The Wedding of Salme was first published by Fickle Muses: Journal of Mythic Poetry and Fiction


About the Poem …

The Wedding of Salme is derived from one of the most ancient surviving Estonian myths, Starbride (Tähemõrsja) and recreated with my personal twist of longing by entering the imagined space –“I did whisper, hidden in time.” A characteristic of my writing often is that the past, even very distant past, fluidly interlaces the present or future.

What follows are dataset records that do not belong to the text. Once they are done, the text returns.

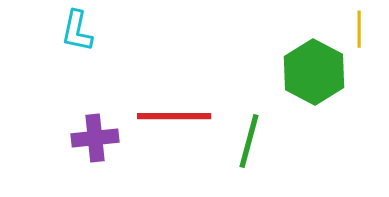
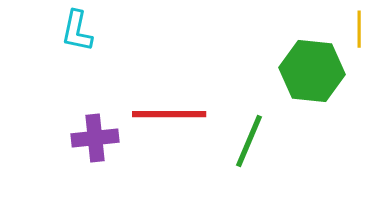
green hexagon: moved 2 px left, 1 px up; rotated 22 degrees counterclockwise
red line: moved 5 px left, 2 px up
green line: rotated 8 degrees clockwise
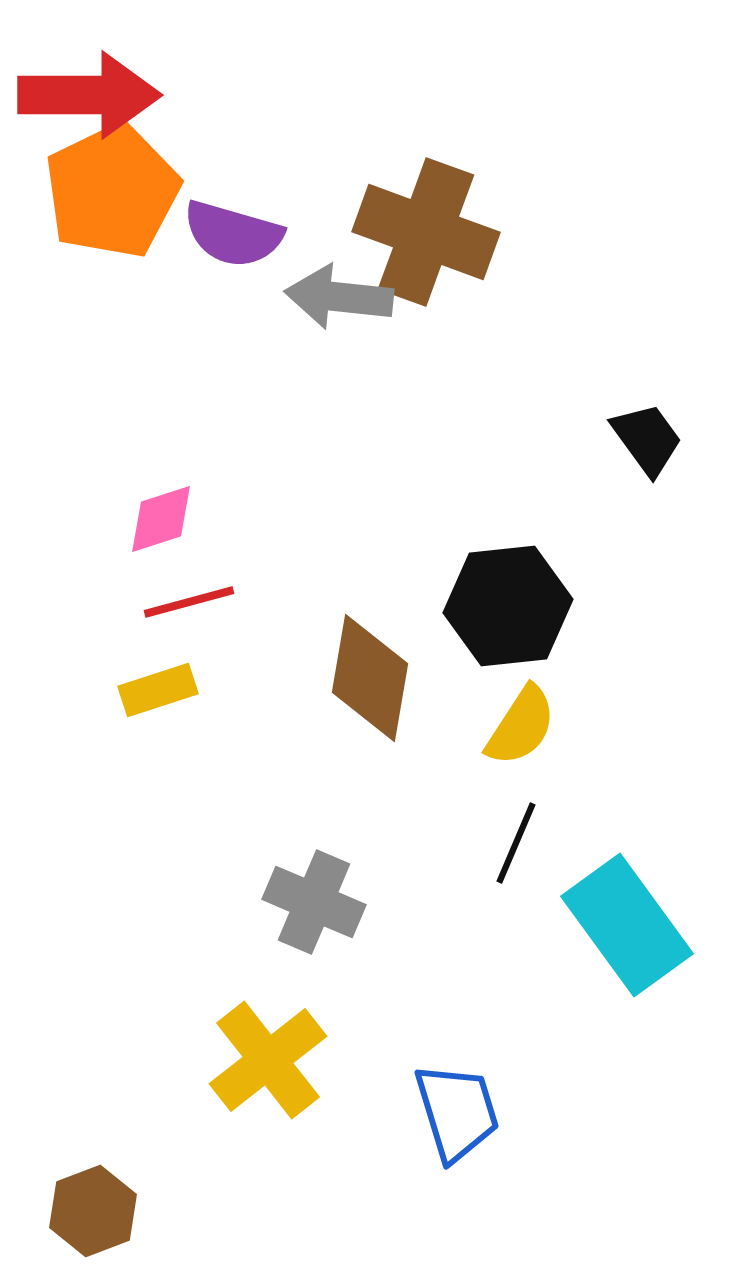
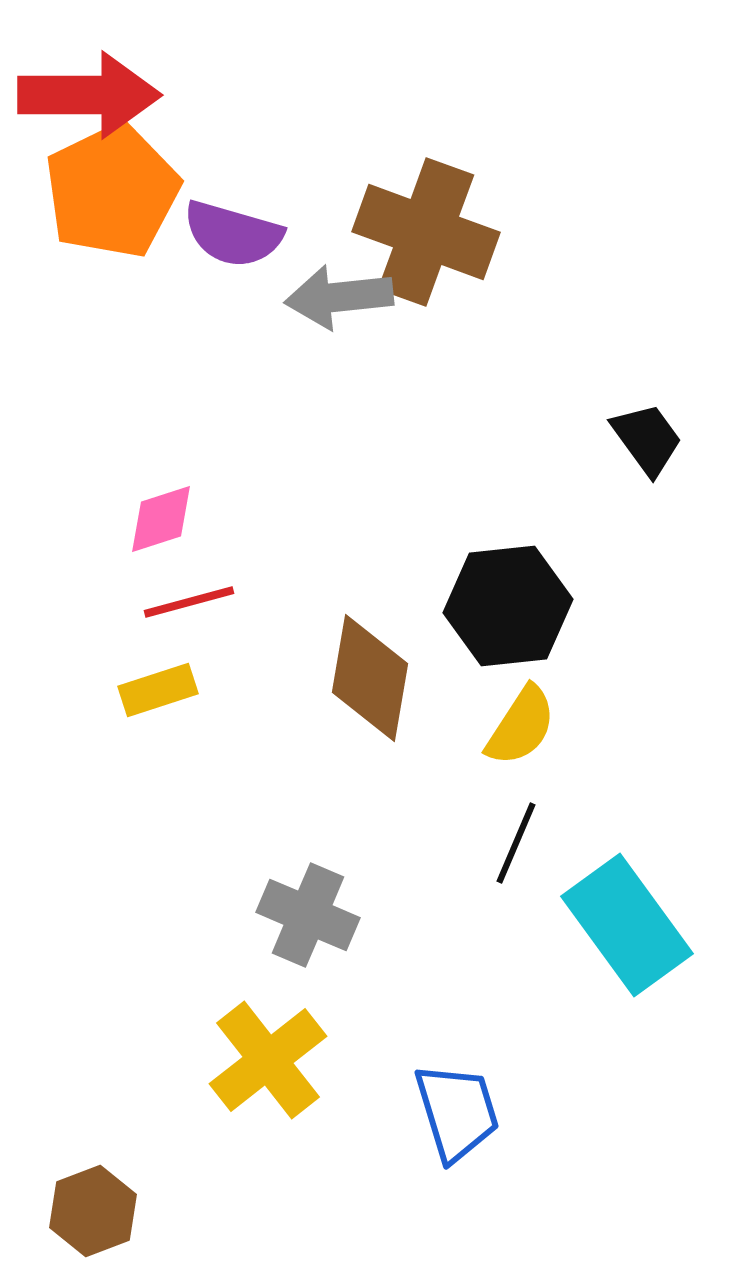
gray arrow: rotated 12 degrees counterclockwise
gray cross: moved 6 px left, 13 px down
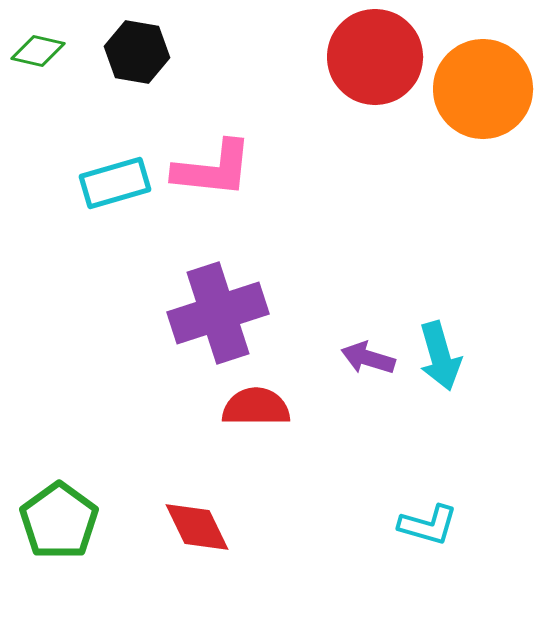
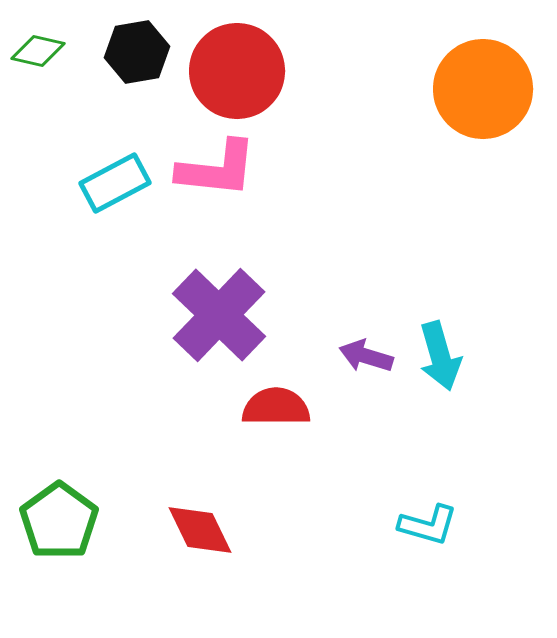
black hexagon: rotated 20 degrees counterclockwise
red circle: moved 138 px left, 14 px down
pink L-shape: moved 4 px right
cyan rectangle: rotated 12 degrees counterclockwise
purple cross: moved 1 px right, 2 px down; rotated 28 degrees counterclockwise
purple arrow: moved 2 px left, 2 px up
red semicircle: moved 20 px right
red diamond: moved 3 px right, 3 px down
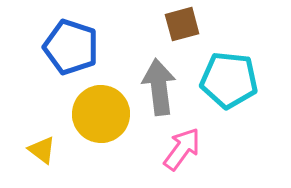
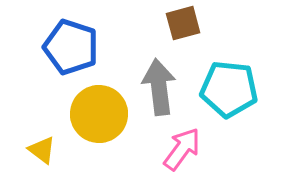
brown square: moved 1 px right, 1 px up
cyan pentagon: moved 9 px down
yellow circle: moved 2 px left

There are many versions of this beautiful myth to be found in Estonian sources. While they all tell the same basic story, the verse expressions of the runic verses (regilaul) show rich regional variety and it was a thrill to research beyond my own basic knowledge when I began creating an interpretation in my own words. I loved knowing how ancient the origins were — over a thousand years or more — reciting the beautiful sounds aloud, and cherishing the early oral preservation that spoke of people’s hopes, wishes, and understanding of their world.

Estonian runic verses are highly stylized in meter and other literary qualities. Although it wasn’t possible to re-create all of that, I wanted to pay homage to some of the rhetorical characteristics, such as alliteration (the same sound at the beginning of words, e.g. “So Salme in silk and Star a-shimmering”); assonance (repeated vowel sounds, e.g. “moist with morning fog”); and parallelism (repeating ideas in a symmetrical way, e.g. “the tiny treasure, a chilly shell.”) all framed within a rhythmic, prosodic style.